- The problem -
Filter the entries below down to the lines that hold "Academy".

[Stored data entries]
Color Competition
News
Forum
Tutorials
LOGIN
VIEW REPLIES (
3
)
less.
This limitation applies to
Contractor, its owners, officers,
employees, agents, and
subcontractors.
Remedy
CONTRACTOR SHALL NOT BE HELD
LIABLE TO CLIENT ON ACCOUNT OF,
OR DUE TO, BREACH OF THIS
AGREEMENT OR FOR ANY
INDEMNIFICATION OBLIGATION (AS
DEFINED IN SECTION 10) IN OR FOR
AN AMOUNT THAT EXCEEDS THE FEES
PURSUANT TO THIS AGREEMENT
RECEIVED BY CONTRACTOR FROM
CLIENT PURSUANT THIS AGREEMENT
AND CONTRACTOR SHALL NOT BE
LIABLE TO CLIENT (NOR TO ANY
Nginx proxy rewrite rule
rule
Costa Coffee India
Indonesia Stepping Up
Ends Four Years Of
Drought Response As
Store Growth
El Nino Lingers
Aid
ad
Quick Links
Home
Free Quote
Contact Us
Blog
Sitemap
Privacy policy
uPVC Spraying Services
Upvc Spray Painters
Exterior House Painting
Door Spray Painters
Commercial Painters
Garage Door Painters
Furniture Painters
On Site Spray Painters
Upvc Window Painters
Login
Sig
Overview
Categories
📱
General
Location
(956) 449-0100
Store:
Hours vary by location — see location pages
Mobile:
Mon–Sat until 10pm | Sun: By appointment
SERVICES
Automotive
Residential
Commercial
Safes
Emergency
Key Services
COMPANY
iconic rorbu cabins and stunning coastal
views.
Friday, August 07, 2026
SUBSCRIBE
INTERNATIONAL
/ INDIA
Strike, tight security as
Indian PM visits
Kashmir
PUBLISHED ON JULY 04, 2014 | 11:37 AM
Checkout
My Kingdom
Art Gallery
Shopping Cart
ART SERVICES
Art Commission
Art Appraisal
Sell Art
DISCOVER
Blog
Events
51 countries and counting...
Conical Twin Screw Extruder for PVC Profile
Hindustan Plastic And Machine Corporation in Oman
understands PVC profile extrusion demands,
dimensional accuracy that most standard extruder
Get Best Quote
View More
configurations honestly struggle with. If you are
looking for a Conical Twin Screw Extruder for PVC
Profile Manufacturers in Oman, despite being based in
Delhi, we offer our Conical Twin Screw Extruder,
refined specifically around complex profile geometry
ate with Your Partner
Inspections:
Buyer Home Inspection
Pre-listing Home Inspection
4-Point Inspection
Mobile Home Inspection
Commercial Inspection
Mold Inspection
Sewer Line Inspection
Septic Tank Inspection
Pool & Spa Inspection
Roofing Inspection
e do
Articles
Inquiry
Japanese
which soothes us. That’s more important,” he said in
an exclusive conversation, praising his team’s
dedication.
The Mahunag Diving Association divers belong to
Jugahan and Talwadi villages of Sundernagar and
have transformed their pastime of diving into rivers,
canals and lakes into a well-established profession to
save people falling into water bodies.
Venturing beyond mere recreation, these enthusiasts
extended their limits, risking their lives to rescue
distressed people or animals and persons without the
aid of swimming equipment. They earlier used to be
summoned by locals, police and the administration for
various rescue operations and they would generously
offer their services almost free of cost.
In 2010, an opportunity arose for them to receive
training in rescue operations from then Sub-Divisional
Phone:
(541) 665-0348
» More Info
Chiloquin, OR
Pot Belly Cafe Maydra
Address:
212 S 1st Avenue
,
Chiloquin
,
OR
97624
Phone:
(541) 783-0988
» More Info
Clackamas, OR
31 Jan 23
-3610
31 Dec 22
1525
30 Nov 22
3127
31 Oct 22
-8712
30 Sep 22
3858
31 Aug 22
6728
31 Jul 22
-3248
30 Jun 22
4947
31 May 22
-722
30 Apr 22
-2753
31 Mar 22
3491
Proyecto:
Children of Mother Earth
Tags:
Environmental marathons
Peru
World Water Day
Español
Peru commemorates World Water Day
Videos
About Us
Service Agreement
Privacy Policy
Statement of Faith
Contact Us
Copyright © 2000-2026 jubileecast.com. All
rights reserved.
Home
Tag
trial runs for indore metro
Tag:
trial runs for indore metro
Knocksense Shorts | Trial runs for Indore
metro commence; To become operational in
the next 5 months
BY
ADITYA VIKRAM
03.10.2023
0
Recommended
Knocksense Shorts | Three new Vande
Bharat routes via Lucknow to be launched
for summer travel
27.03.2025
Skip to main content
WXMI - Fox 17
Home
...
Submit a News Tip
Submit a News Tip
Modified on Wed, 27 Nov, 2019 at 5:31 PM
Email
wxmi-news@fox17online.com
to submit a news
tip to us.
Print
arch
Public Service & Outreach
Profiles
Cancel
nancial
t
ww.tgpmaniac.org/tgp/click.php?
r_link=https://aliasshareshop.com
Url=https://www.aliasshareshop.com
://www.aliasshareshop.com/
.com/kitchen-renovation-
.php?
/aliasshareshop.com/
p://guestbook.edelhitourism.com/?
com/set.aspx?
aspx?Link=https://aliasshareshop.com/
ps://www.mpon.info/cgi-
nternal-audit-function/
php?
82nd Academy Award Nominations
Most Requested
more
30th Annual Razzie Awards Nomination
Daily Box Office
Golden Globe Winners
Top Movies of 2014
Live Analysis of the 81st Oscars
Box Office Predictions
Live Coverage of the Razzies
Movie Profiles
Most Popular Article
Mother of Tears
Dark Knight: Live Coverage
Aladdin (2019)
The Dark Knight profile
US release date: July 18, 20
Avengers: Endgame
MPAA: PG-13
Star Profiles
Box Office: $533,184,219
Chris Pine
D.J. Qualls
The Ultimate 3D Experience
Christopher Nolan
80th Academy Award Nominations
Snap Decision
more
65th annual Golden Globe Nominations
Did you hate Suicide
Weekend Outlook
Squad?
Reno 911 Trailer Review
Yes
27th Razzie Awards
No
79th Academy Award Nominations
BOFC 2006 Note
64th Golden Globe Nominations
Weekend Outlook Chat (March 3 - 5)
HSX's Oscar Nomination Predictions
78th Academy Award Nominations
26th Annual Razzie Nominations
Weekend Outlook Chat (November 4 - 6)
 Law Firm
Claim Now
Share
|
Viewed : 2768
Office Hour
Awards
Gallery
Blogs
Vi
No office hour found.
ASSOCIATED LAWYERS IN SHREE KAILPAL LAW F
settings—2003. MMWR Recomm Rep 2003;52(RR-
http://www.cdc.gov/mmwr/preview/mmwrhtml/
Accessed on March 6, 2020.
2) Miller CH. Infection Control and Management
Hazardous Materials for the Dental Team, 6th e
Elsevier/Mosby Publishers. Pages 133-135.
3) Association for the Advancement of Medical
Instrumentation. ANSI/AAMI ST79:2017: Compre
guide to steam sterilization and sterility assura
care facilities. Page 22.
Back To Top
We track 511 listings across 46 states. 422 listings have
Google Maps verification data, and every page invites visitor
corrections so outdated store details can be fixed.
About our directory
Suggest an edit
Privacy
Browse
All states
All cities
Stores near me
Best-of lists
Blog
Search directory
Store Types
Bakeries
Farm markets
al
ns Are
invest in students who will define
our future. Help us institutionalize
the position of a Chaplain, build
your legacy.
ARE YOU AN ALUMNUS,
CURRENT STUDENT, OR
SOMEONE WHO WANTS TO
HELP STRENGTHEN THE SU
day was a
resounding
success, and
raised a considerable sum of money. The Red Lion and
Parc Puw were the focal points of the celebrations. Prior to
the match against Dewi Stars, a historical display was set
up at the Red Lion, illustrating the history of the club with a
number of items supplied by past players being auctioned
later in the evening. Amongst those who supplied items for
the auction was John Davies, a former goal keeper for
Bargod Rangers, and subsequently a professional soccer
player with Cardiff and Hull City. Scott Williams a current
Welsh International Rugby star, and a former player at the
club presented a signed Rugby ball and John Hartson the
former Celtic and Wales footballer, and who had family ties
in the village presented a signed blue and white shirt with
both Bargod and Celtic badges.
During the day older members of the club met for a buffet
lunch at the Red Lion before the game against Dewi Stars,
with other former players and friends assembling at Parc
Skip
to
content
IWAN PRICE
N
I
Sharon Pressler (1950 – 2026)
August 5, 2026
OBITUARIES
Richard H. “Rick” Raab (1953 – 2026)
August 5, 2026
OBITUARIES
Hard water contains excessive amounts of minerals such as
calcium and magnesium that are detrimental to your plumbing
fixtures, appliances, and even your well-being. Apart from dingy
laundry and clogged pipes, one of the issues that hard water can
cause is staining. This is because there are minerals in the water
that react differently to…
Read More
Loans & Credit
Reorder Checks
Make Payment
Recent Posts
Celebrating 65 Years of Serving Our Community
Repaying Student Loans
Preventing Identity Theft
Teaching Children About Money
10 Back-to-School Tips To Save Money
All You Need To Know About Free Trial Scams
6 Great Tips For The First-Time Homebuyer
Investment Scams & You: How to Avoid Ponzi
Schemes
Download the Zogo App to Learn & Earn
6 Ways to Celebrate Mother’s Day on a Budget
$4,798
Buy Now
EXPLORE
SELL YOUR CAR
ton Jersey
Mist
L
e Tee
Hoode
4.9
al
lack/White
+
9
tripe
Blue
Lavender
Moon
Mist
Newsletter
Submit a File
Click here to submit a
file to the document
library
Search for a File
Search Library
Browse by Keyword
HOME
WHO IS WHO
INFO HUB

- Answer box -
82nd Academy Award Nominations
80th Academy Award Nominations
79th Academy Award Nominations
78th Academy Award Nominations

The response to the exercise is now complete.